# Best Strat Build Kits?



## 8uha (Jan 1, 2021)

Does anyone have recommendations for Strat guitar build kits?

I saw some interesting kits on the Solo website and they piqued my interest, but I don't know what to look for. Are there any Pros/Cons that I should be thinking about?

In addition to Solo, are there any other good places to get good Strat kits?

Thanks


----------



## Latole (Aug 11, 2020)

$170 CND for a complete guitar !!!!

IMO you have for what you pay. ; all very cheap
3 good pickups cost more than the price of these complete guitar.

What are you looking for ? 
Fun to build and learn how to do set-up with a very cheap guitar.
Or you want to build a good guitar ? 



https://www.solomusicgear.com/product-category/diy-kits/electric-guitar-kits/


----------



## laristotle (Aug 29, 2019)

8uha said:


> In addition to Solo, are there any other good places to get good Strat kits?


As Latole stated above, you get what you pay for. Pups/electronics/hardware are cheap chinese products (as is the wood) on Solo kits and after completion, you may decide to upgrade.
If you state your budget, it'll be easier for us to make recommendations.
If I were to go this route, I would find a used Squier in a colour that I like and then replace all the components.
If your budget allows, go high end. Warmoth, Allparts etc.


----------



## Latole (Aug 11, 2020)

I agree, find a Squier, and if you want to build a kit, why not take the Squier apart and put it back together ?


----------



## tomee2 (Feb 27, 2017)

Latole said:


> I agree, find a Squier, and if you want to build a kit, why not take the Squier apart and put it back together ?


That was going to be my recommendation too.


----------



## Mikev7305 (Jan 6, 2020)

If you're getting something from solo, I'd suggest not getting something with a veneer top. They are EXTREMELY thin veneers that if you mess up the colour and need to sand it out, you'll likely get through the veneer. The solid bodies are decent. 
The necks come appearing pretty nice, with polished and crowned frets, but the two I've seen needed a decent amount of fret levelling to be playable. 
The nuts are plastic junk, electronics are really bad. The tuners, pickups, and various hardware are all mediocre. I upgraded the pickups in mine right away and I'm going to do the tuners soon. 

My $250 jazzmaster kit ended up costing me around $500 once the new pickups, pickguard, tuners, nut, electronics, and wood finishing supplies were purchased. 

In the end, I'd say it is on par with medium grade squiers. Likely not as nice as a classic vibe squier. But at least in the process you learn a lot about what's involved to get a guitar put together and playable. 

Here's a picture of my solo kit


----------



## Latole (Aug 11, 2020)

Your experience confirms what was said earlier. Thank you for this testimony.


----------



## SWLABR (Nov 7, 2017)

I've thought about the Solo kits. Never the entry level ones. You could grab an inexpensive Squire and redo that with better results. 

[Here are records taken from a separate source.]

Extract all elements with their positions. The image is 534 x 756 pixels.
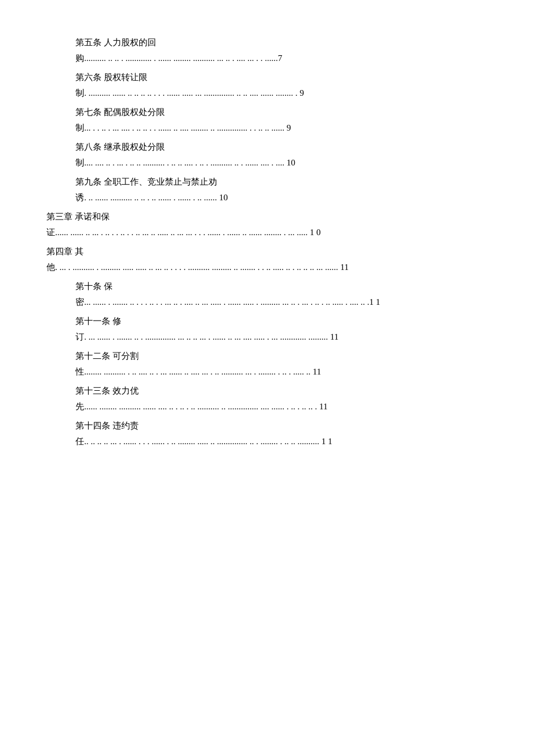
list-item: 第十四条 违约责 任.. .. .. .. ... . ...... . . .… [46,418,488,449]
toc-section-title: 第八条 继承股权处分限 [46,139,488,155]
toc-chapter-title: 第三章 承诺和保 [46,209,488,225]
toc-section-title: 第十二条 可分割 [46,348,488,364]
toc-dots: 订. ... ...... . ....... .. . ...........… [46,329,488,345]
list-item: 第十二条 可分割 性........ .......... . .. .... … [46,348,488,380]
page: 第五条 人力股权的回 购.......... .. .. . .........… [0,0,534,756]
list-item: 第九条 全职工作、竞业禁止与禁止劝 诱. .. ...... .........… [46,174,488,206]
toc-section-title: 第十三条 效力优 [46,383,488,399]
list-item: 第七条 配偶股权处分限 制... . . .. . ... .... . .. … [46,105,488,136]
toc-section-title: 第十一条 修 [46,314,488,329]
toc-section-title: 第十四条 违约责 [46,418,488,434]
toc-section-title: 第十条 保 [46,279,488,294]
toc-dots: 任.. .. .. .. ... . ...... . . . ...... .… [46,434,488,449]
toc-section-title: 第七条 配偶股权处分限 [46,105,488,120]
list-item: 第十三条 效力优 先...... ........ .......... ...… [46,383,488,415]
toc-dots: 密... ...... . ....... .. . . . .. . . ..… [46,294,488,310]
toc-chapter-title: 第四章 其 [46,244,488,260]
list-item: 第三章 承诺和保 证...... ...... .. ... . .. . . … [46,209,488,240]
toc-dots: 先...... ........ .......... ...... .... … [46,399,488,415]
toc-dots: 诱. .. ...... .......... .. .. . .. .....… [46,190,488,206]
table-of-contents: 第五条 人力股权的回 购.......... .. .. . .........… [46,35,488,449]
toc-dots: 他. ... . .......... . ......... ..... ..… [46,260,488,275]
toc-dots: 制. .......... ...... .. .. .. .. . . . .… [46,85,488,101]
list-item: 第八条 继承股权处分限 制.... .... .. . ... . .. .. … [46,139,488,171]
list-item: 第四章 其 他. ... . .......... . ......... ..… [46,244,488,275]
toc-dots: 证...... ...... .. ... . .. . . .. . . ..… [46,225,488,240]
list-item: 第十条 保 密... ...... . ....... .. . . . .. … [46,279,488,310]
list-item: 第十一条 修 订. ... ...... . ....... .. . ....… [46,314,488,345]
toc-dots: 性........ .......... . .. .... .. . ... … [46,364,488,380]
list-item: 第五条 人力股权的回 购.......... .. .. . .........… [46,35,488,66]
toc-section-title: 第六条 股权转让限 [46,70,488,85]
toc-dots: 购.......... .. .. . ............ . .....… [46,51,488,66]
toc-section-title: 第九条 全职工作、竞业禁止与禁止劝 [46,174,488,190]
toc-dots: 制... . . .. . ... .... . .. .. . . .....… [46,120,488,136]
list-item: 第六条 股权转让限 制. .......... ...... .. .. .. … [46,70,488,101]
toc-section-title: 第五条 人力股权的回 [46,35,488,51]
toc-dots: 制.... .... .. . ... . .. .. .......... .… [46,155,488,171]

I do want to attempt this though!! 



https://www.solomusicgear.com/product/solo-tele-style-diy-guitar-kit-double-neck-basswood-body-maple-fb/


----------



## knight_yyz (Mar 14, 2015)

Check PGK in Vancouver. Im pretty sure they do S style and T style kits. More expensive but worth every penny. Bare bones though. Just wood no hardware


----------



## Latole (Aug 11, 2020)

Question is ; is OP want to build a kit for fun ?
Or 
Want a good guitar for lees money and he is thinking a kit is a deal ?


----------



## Doug B (Jun 19, 2017)

knight_yyz said:


> Check PGK in Vancouver. Im pretty sure they do S style and T style kits. More expensive but worth every penny. Bare bones though. Just wood no hardware


Also known as Precision Guitar Kits. The OP might also look at Tonebomb in Alberta for bodies and necks.


----------



## cboutilier (Jan 12, 2016)

I'd buy a body from @nnieman and a neck, and put your own kit together. It will cost more, but you'll end up with a better product.


----------



## Mikev7305 (Jan 6, 2020)

cboutilier said:


> I'd buy a body from @nnieman and a neck, and put your own kit together. It will cost more, but you'll end up with a better product.


100%. That'll be my next building venture as well


----------



## Vally (Aug 18, 2016)

I’m on my fourth Precision Guitar Kit. I enjoy putting them together, they play great and sound great( IMHO) but, it will cost You. My T style I’m doing right now will cost me approximately $1100. At that price I could buy a American made guitar but there’s no fun in that. I’m thinking I want to do one more, a 54 LP style with a smooth neck heel.


----------



## Lincoln (Jun 2, 2008)

One thing about starting your build with a squire body. A lot of them are thinner than normal strat bodies. If you go to upgrade the trem or trem block, it will hang out the bottom of the guitar.

Honestly, if you started with a cheap squire and replaced everything that needed to be up graded to decent quality, all you'd be left with are the screws. That goes for most guitar kits as well. Precision being the only exception I've seen. Even StewMac kits are garbage

I started out building parts casters, using real Fender parts that used to be affordable on ebay. Prices got crazy. There are also companies who build "licenced" Fender parts. The MightyMite stuff is reasonable, and will give you a guitar comparable to a made in Mexico Fender imho. Better parts = more money.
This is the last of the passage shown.